What needs to be done
When you reach the line containing "Häuser (1120, 1095)" in the data below, begin returning lines exactly as written, and stop once the line containing "Heimische Tiere (1154, 1132)" has been returned.

□ □ □ □ □

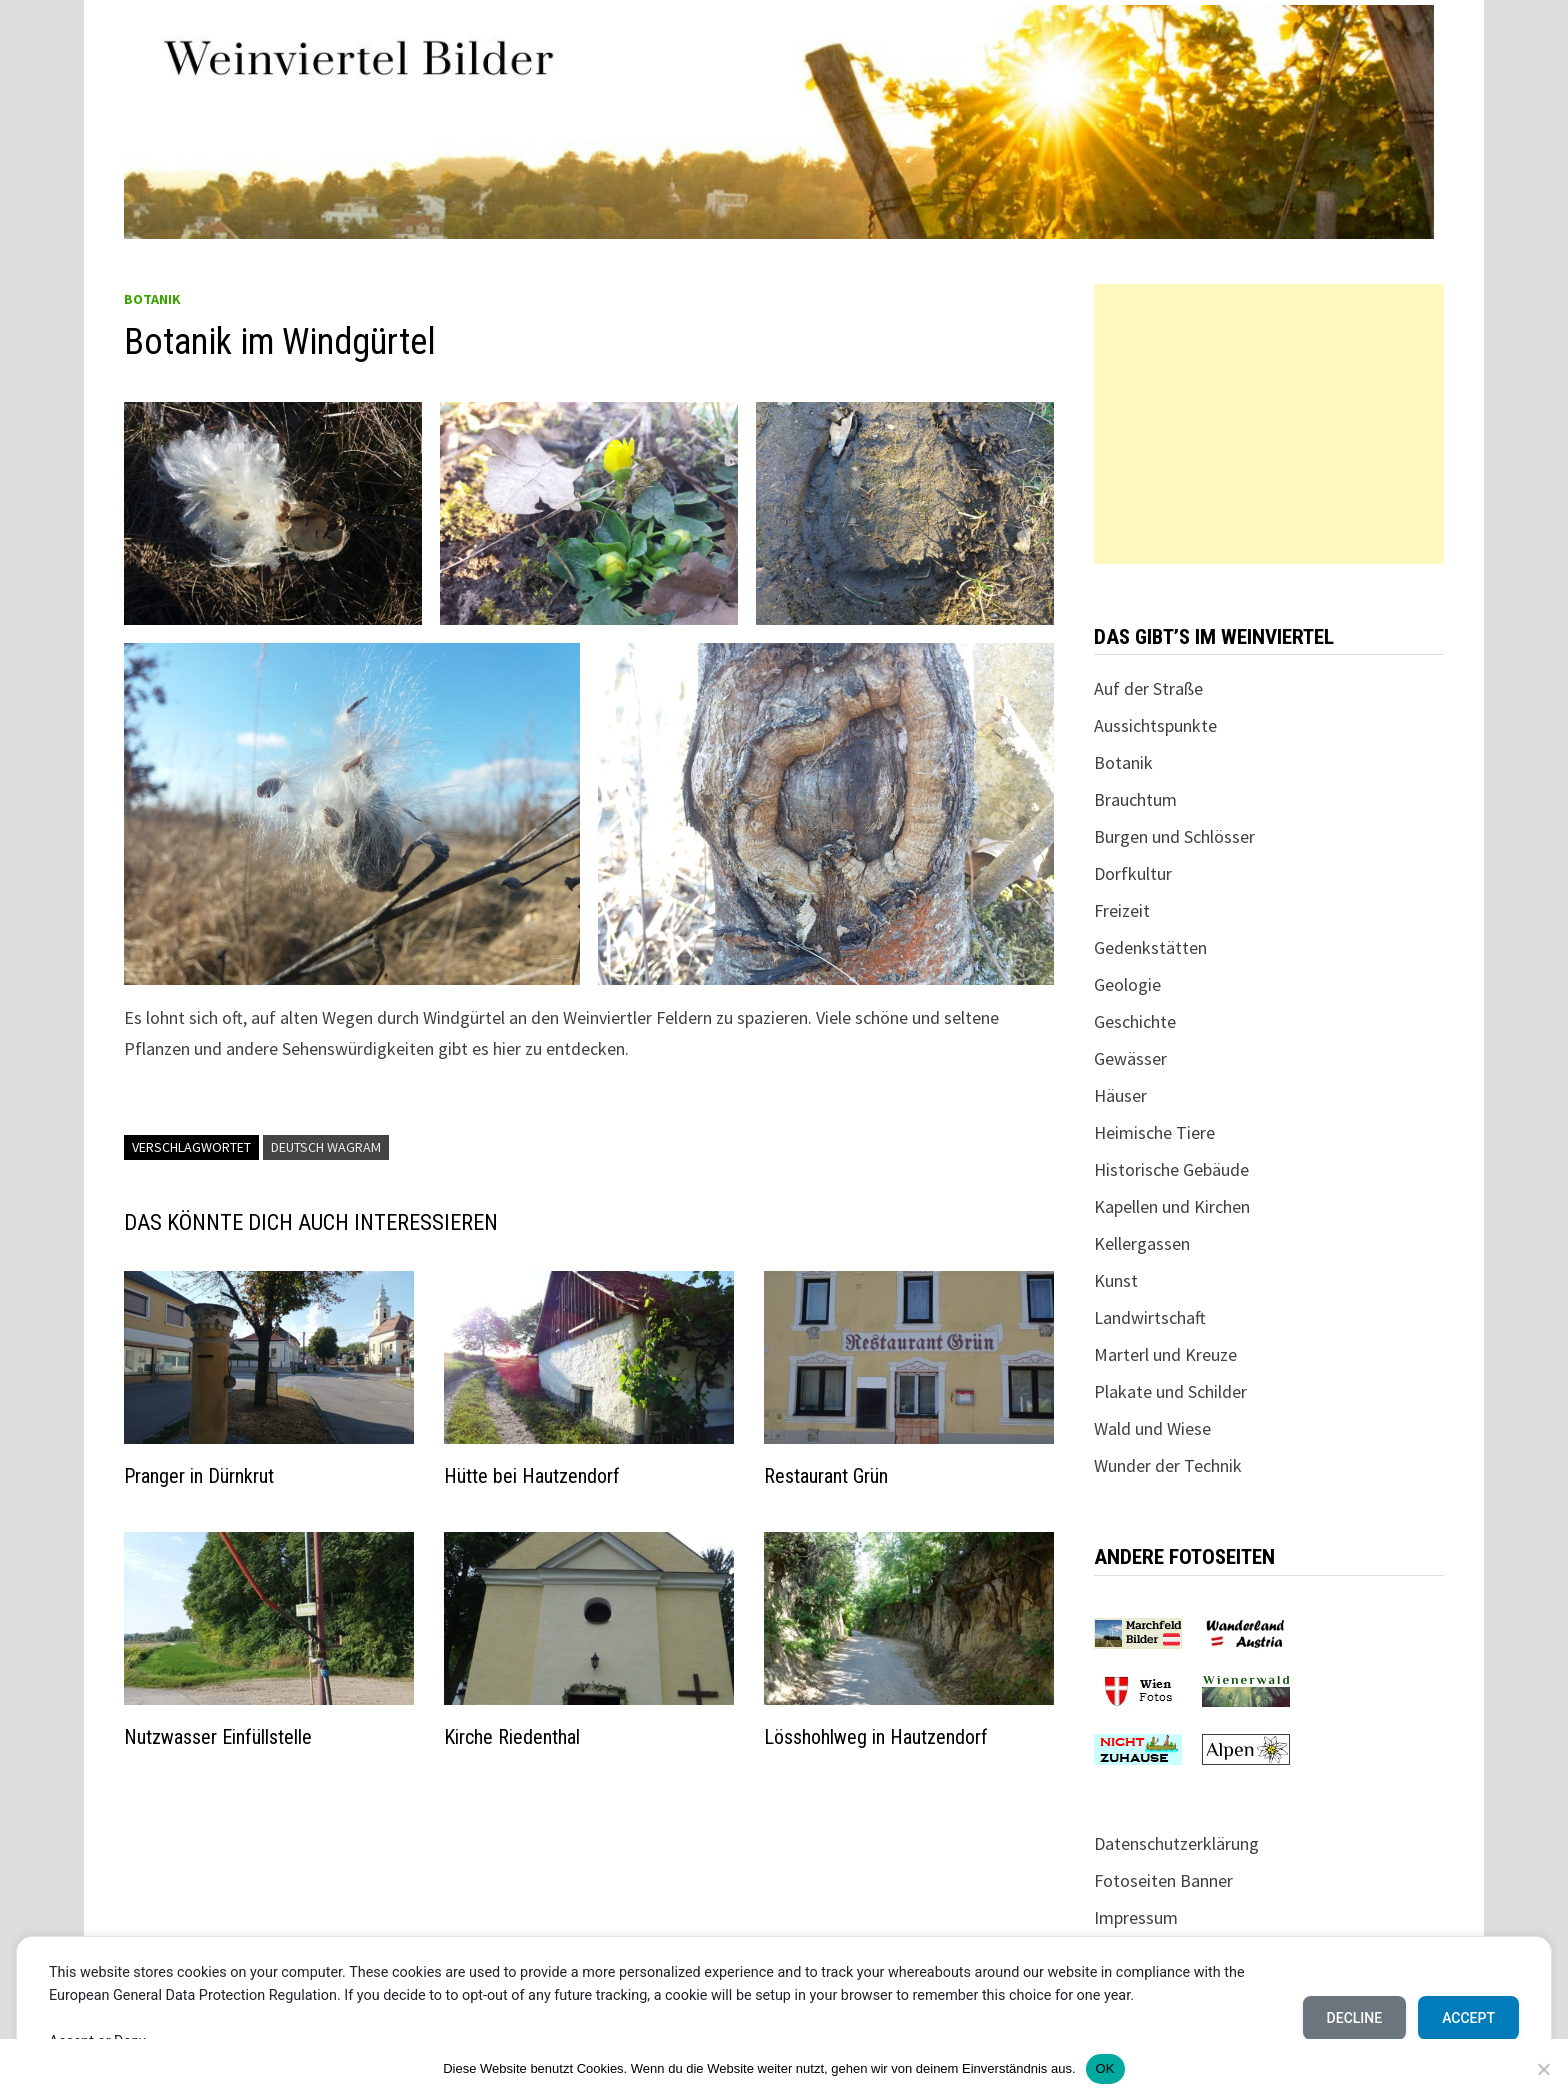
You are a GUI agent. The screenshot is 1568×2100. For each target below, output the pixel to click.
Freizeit (1122, 910)
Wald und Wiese (1152, 1428)
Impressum (1136, 1917)
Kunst (1116, 1280)
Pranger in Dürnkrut (199, 1476)
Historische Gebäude (1171, 1169)
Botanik (152, 299)
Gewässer (1130, 1058)
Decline (1355, 2018)
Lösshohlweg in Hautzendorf (876, 1737)
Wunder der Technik (1168, 1465)
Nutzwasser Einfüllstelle (218, 1737)
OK (1105, 2068)
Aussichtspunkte (1155, 725)
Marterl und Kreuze (1165, 1354)
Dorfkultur (1133, 873)
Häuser (1120, 1095)
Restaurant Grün (826, 1476)
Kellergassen (1142, 1243)
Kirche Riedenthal (512, 1737)
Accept (1468, 2018)
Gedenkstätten (1150, 947)
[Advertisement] (1269, 424)
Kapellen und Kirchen (1172, 1206)
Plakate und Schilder (1170, 1391)
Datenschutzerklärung (1176, 1843)
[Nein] (1543, 2069)
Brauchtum (1135, 799)
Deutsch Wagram (326, 1147)
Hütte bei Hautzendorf (532, 1476)
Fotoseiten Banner (1163, 1880)
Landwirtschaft (1150, 1317)
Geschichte (1135, 1021)
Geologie (1127, 984)
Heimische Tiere (1154, 1132)
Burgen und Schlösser (1174, 836)
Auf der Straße (1148, 688)
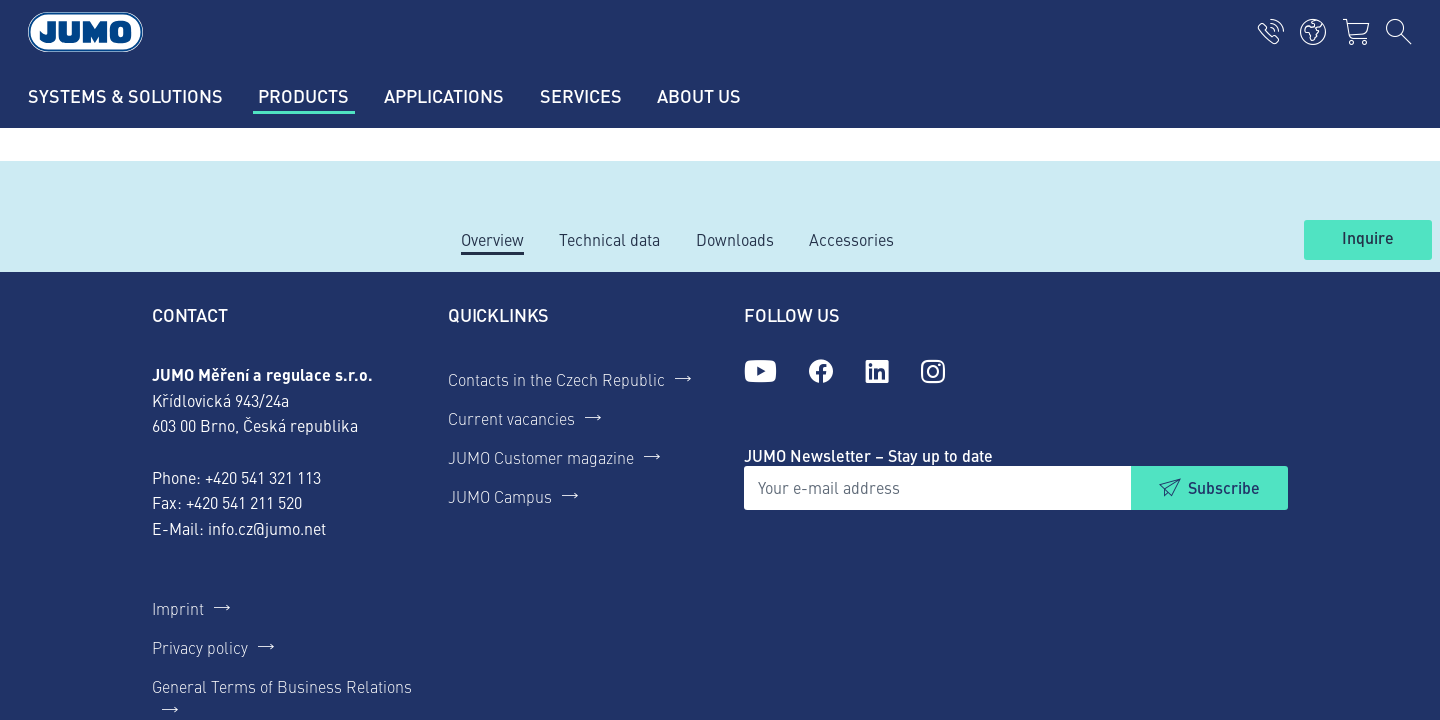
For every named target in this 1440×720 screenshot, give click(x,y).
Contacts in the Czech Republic (556, 379)
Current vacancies (511, 418)
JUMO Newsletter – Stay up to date (868, 455)
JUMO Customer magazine (541, 457)
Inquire (1368, 239)
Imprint (178, 608)
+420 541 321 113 (263, 477)
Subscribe (1224, 487)
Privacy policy (200, 647)
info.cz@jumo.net (267, 528)
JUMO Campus (500, 496)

□ □ □ □ □

Solved exercise
Häuser (1120, 1095)
Restaurant Grün (826, 1476)
Kellergassen (1142, 1243)
Kirche Riedenthal (512, 1737)
Accept (1468, 2018)
Gedenkstätten (1150, 947)
[Advertisement] (1269, 424)
Kapellen und Kirchen (1172, 1206)
Plakate und Schilder (1170, 1391)
Datenschutzerklärung (1176, 1843)
[Nein] (1543, 2069)
Brauchtum (1135, 799)
Deutsch Wagram (326, 1147)
Hütte bei Hautzendorf (532, 1476)
Fotoseiten Banner (1163, 1880)
Landwirtschaft (1150, 1317)
Geschichte (1135, 1021)
Geologie (1127, 984)
Heimische Tiere (1154, 1132)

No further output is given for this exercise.